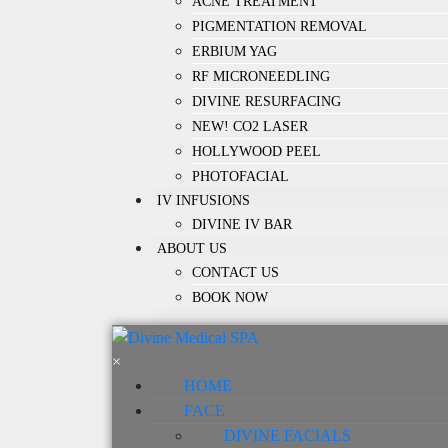
ACNE TREATMENT
PIGMENTATION REMOVAL
ERBIUM YAG
RF MICRONEEDLING
DIVINE RESURFACING
NEW! CO2 LASER
HOLLYWOOD PEEL
PHOTOFACIAL
IV INFUSIONS
DIVINE IV BAR
ABOUT US
CONTACT US
BOOK NOW
×
HOME
FACE
DIVINE FACIALS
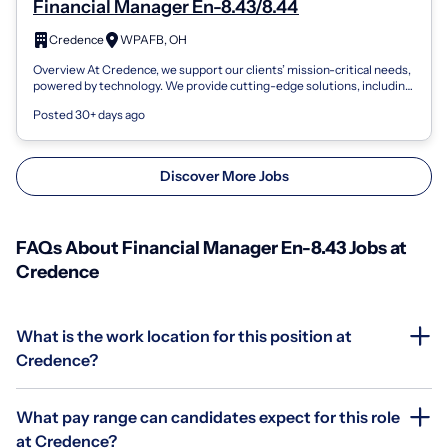
Financial Manager En-8.43/8.44
Credence
WPAFB, OH
Overview At Credence, we support our clients’ mission-critical needs,
powered by technology. We provide cutting-edge solutions, including
AI/ML, enter...
Posted 30+ days ago
Discover More Jobs
FAQs About Financial Manager En-8.43 Jobs at
Credence
What is the work location for this position at
Credence?
What pay range can candidates expect for this role
at Credence?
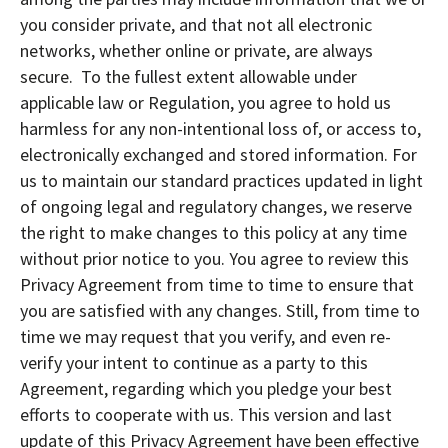
you consider private, and that not all electronic
networks, whether online or private, are always
secure. To the fullest extent allowable under
applicable law or Regulation, you agree to hold us
harmless for any non-intentional loss of, or access to,
electronically exchanged and stored information. For
us to maintain our standard practices updated in light
of ongoing legal and regulatory changes, we reserve
the right to make changes to this policy at any time
without prior notice to you. You agree to review this
Privacy Agreement from time to time to ensure that
you are satisfied with any changes. Still, from time to
time we may request that you verify, and even re-
verify your intent to continue as a party to this
Agreement, regarding which you pledge your best
efforts to cooperate with us. This version and last
update of this Privacy Agreement have been effective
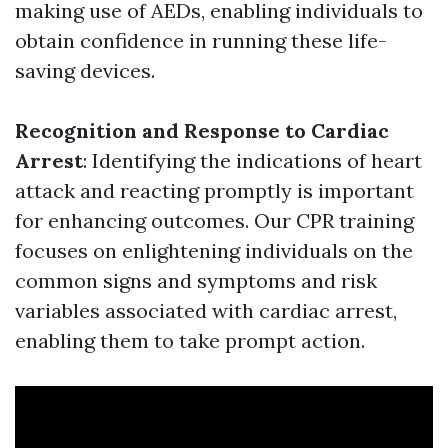
making use of AEDs, enabling individuals to
obtain confidence in running these life-
saving devices.
Recognition and Response to Cardiac
Arrest
: Identifying the indications of heart
attack and reacting promptly is important
for enhancing outcomes. Our CPR training
focuses on enlightening individuals on the
common signs and symptoms and risk
variables associated with cardiac arrest,
enabling them to take prompt action.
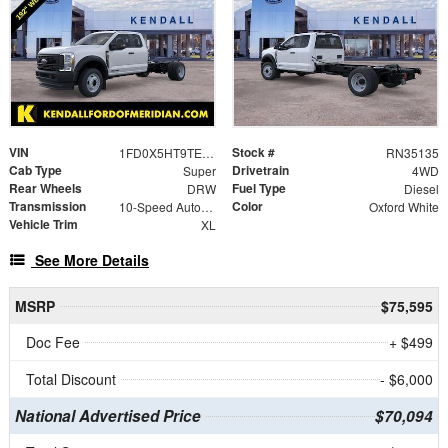
VIN
Stock #
1FD0X5HT9TEC91317
RN35135
Cab Type
Drivetrain
Super
4WD
Rear Wheels
Fuel Type
DRW
Diesel
Transmission
Color
10-Speed Automatic
Oxford White
Vehicle Trim
XL
See More Details
MSRP
$75,595
Doc Fee
+ $499
Total Discount
- $6,000
National Advertised Price
$70,094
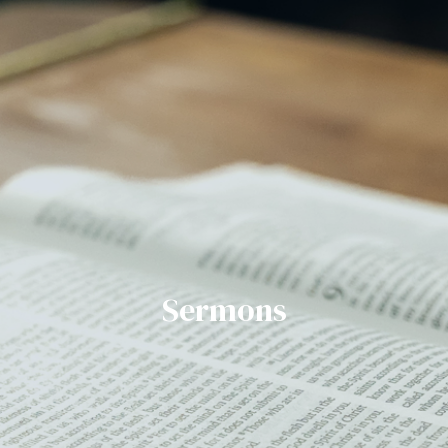
Sermons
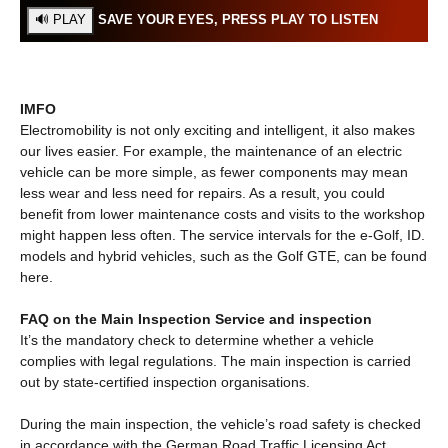
SAVE YOUR EYES, PRESS PLAY TO LISTEN
IMFO
Electromobility is not only exciting and intelligent, it also makes
our lives easier. For example, the maintenance of an electric
vehicle can be more simple, as fewer components may mean
less wear and less need for repairs. As a result, you could
benefit from lower maintenance costs and visits to the workshop
might happen less often. The service intervals for the e-Golf, ID.
models and hybrid vehicles, such as the Golf GTE, can be found
here.
FAQ on the Main Inspection Service and inspection
It’s the mandatory check to determine whether a vehicle
complies with legal regulations. The main inspection is carried
out by state-certified inspection organisations.
During the main inspection, the vehicle’s road safety is checked
in accordance with the German Road Traffic Licensing Act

------------------------------------------------

The answer is a faithful copy of the records above, with the pictures removed.

ACNE TREATMENT
PIGMENTATION REMOVAL
ERBIUM YAG
RF MICRONEEDLING
DIVINE RESURFACING
NEW! CO2 LASER
HOLLYWOOD PEEL
PHOTOFACIAL
IV INFUSIONS
DIVINE IV BAR
ABOUT US
CONTACT US
BOOK NOW
×
HOME
FACE
DIVINE FACIALS
Financial Manager En-8.43/8.44
Credence
WPAFB, OH
Overview At Credence, we support our clients’ mission-critical needs,
powered by technology. We provide cutting-edge solutions, including
AI/ML, enter...
Posted 30+ days ago
Discover More Jobs
FAQs About Financial Manager En-8.43 Jobs at
Credence
What is the work location for this position at
Credence?
What pay range can candidates expect for this role
at Credence?
you consider private, and that not all electronic
networks, whether online or private, are always
secure. To the fullest extent allowable under
applicable law or Regulation, you agree to hold us
harmless for any non-intentional loss of, or access to,
electronically exchanged and stored information. For
us to maintain our standard practices updated in light
of ongoing legal and regulatory changes, we reserve
the right to make changes to this policy at any time
without prior notice to you. You agree to review this
Privacy Agreement from time to time to ensure that
you are satisfied with any changes. Still, from time to
time we may request that you verify, and even re-
verify your intent to continue as a party to this
Agreement, regarding which you pledge your best
efforts to cooperate with us. This version and last
update of this Privacy Agreement have been effective
making use of AEDs, enabling individuals to
obtain confidence in running these life-
saving devices.
Recognition and Response to Cardiac
Arrest
: Identifying the indications of heart
attack and reacting promptly is important
for enhancing outcomes. Our CPR training
focuses on enlightening individuals on the
common signs and symptoms and risk
variables associated with cardiac arrest,
enabling them to take prompt action.
VIN
Stock #
1FD0X5HT9TEC91317
RN35135
Cab Type
Drivetrain
Super
4WD
Rear Wheels
Fuel Type
DRW
Diesel
Transmission
Color
10-Speed Automatic
Oxford White
Vehicle Trim
XL
See More Details
MSRP
$75,595
Doc Fee
+ $499
Total Discount
- $6,000
National Advertised Price
$70,094
Sermons
SAVE YOUR EYES, PRESS PLAY TO LISTEN
IMFO
Electromobility is not only exciting and intelligent, it also makes
our lives easier. For example, the maintenance of an electric
vehicle can be more simple, as fewer components may mean
less wear and less need for repairs. As a result, you could
benefit from lower maintenance costs and visits to the workshop
might happen less often. The service intervals for the e-Golf, ID.
models and hybrid vehicles, such as the Golf GTE, can be found
here.
FAQ on the Main Inspection Service and inspection
It’s the mandatory check to determine whether a vehicle
complies with legal regulations. The main inspection is carried
out by state-certified inspection organisations.
During the main inspection, the vehicle’s road safety is checked
in accordance with the German Road Traffic Licensing Act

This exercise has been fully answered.